Kualitas Udara Jakarta Masuk Peringkat Keenam Terburuk di Dunia
Kualitas Udara Jakarta Masuk Peringkat Keenam Terburuk di Dunia

Kualitas Udara Jakarta Masuk Peringkat Keenam Terburuk di Dunia

LintasWarganet.com – 19 Mei 2026 | Data pemantauan kualitas udara yang dirilis pada Selasa pagi pukul 08.00 WIB oleh IQAir menunjukkan bahwa Jakarta kembali berada di peringkat keenam terburuk dunia. Angka indeks kualitas udara (AQI) mencatat nilai PM2.5 sekitar 115 µg/m³, menandakan tingkat polusi yang sangat tinggi.

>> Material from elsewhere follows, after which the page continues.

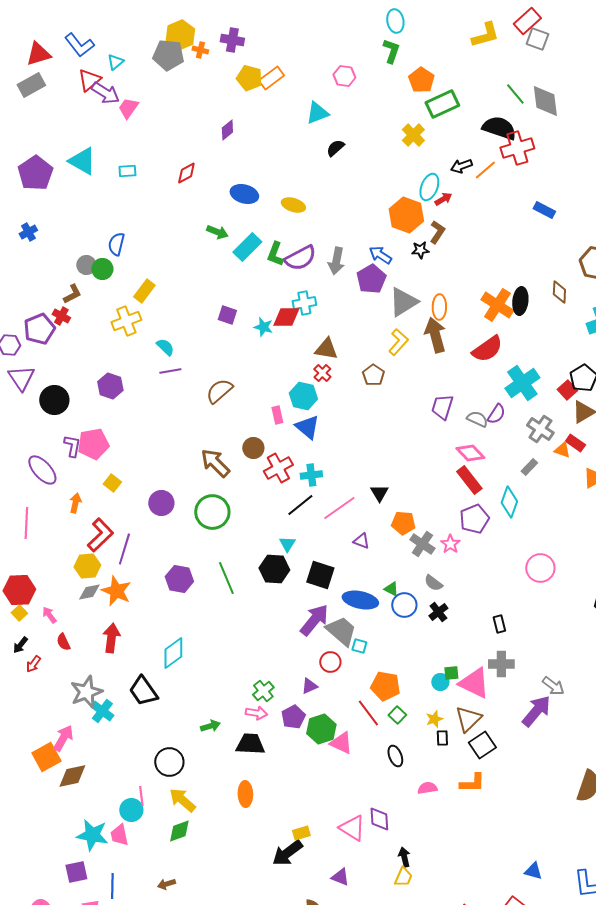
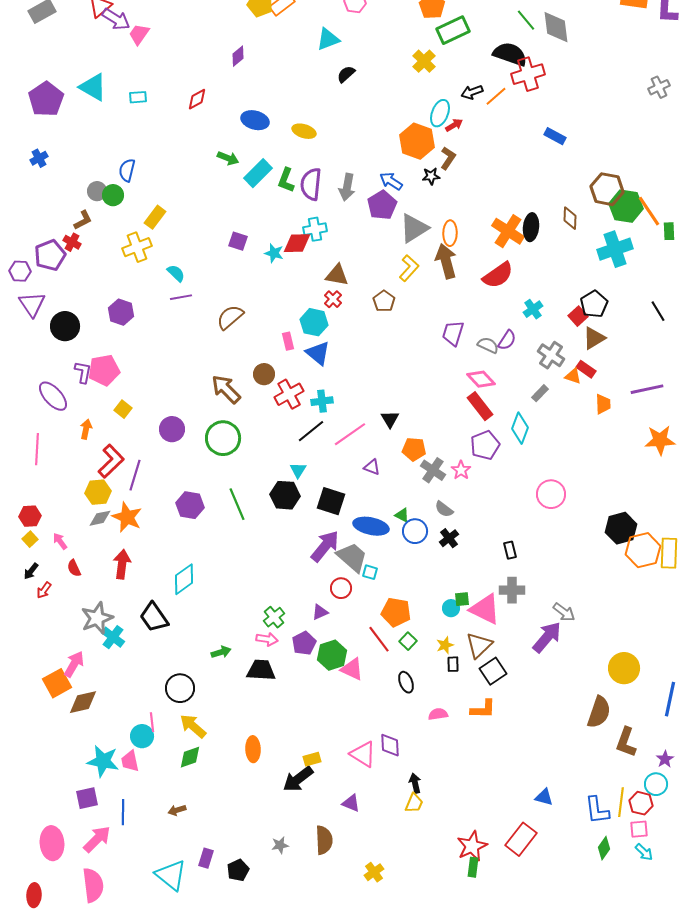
purple semicircle: (300, 258) -> (311, 184), turned 124
cyan cross: (522, 383) -> (533, 309), size x0.6
red hexagon: (19, 590) -> (30, 516), size x0.7
orange ellipse: (245, 794) -> (253, 749), moved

Berikut ini rangkuman peringkat enam kota dengan kualitas udara terburuk menurut IQAir pada periode yang sama:

Ranking Kota PM2.5 (µg/m³)
1 Delhi, India 210
2 Beijing, China 185
3 Karachi, Pakistan 160
4 Dhaka, Bangladesh 145
5 Ulaanbaatar, Mongolia 130
6 Jakarta, Indonesia 115

Polutan PM2.5 yang berukuran sangat kecil ini dapat menembus saluran pernapasan hingga paru-paru, meningkatkan risiko penyakit pernapasan, kardiovaskular, bahkan kematian dini. Badan Kesehatan Dunia (WHO) telah menetapkan batas maksimum harian PM2.5 sebesar 25 µg/m³, jauh di bawah angka yang tercatat di Jakarta.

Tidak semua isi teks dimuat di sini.